Homily for Wednesday of the 4th Week in Ordinary Time Year II
Theme: Familiarity Breeds Contempt
By: Fr. Evaristus Abu
Homily for Wednesday February 5 2020
(Wednesday 5th February 2020. Read 2 Samuel 24:2-17, Psalm 32 and Mark 6:1-6)
“Is not this the carpenter, the son of Mary and brother of James and Joses and Judas and Simon, and are not his sisters here with us? And they took offence at him.” (Mark 6:3)
The saying is indeed true that the grass always looks greener outside. We never value that which belongs to us. Jesus visits His home town, Nazareth, where He grew up and spent almost thirty years of His life.
Jesus goes to their synagogue on a Sabbath day and begins to teach but the people who knew him simply as the Carpenter’s son are astonished at the wisdom issuing out from His words and the power that was at work in His mighty miracles. “And they took offence at him” in other words, they were cold and unreceptive to Him.
Jesus made a parable that “A prophet is not without honour except in his own country, and among his own kin, and in his own house.” Jesus was not surprised by their reaction. Their lack of faith was caused by their familiarity with Jesus. They just couldn’t see beyond the carpenter’s son they knew Him as. Even the disciples of Jesus were still trying to grapple with the fact that Jesus is God in human flesh.
It is quite touching that their lack of faith became an obstacle preventing them from receiving the miracles Jesus had wanted for them. Mark tells us: “He could do no mighty work there, except that he laid hands upon a few sick people and healed them.”

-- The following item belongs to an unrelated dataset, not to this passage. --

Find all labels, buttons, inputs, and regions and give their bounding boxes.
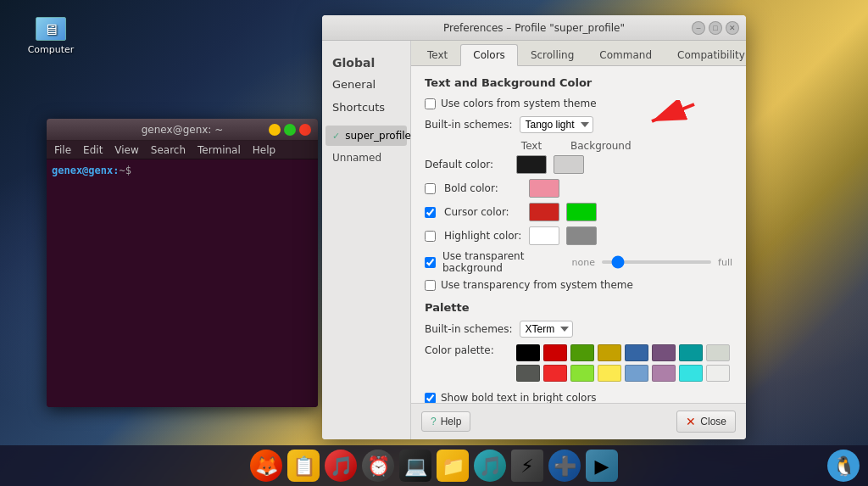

Could it be the case that our lack of faith (familiarity with Jesus) is responsible for the near absence of miracles today? Do I receive Holy Communion casually even when I am fully conscious of mortal sins which I am yet to confess? Is my faith as strong as the woman with the issue of blood who touched Jesus’ garment or am I just like these people who failed to acknowledge God in the person of Jesus?
Our first reading today teaches us a lot of lessons: One, the need to pray for our leaders. David did something he wasn’t supposed to do. He took a census. And for this sin of his, seventy thousand persons died. When our leaders make mistakes, the masses suffer, when our leaders are clueless, insensitive and concerned only about their personal enrichment, the poor masses suffer.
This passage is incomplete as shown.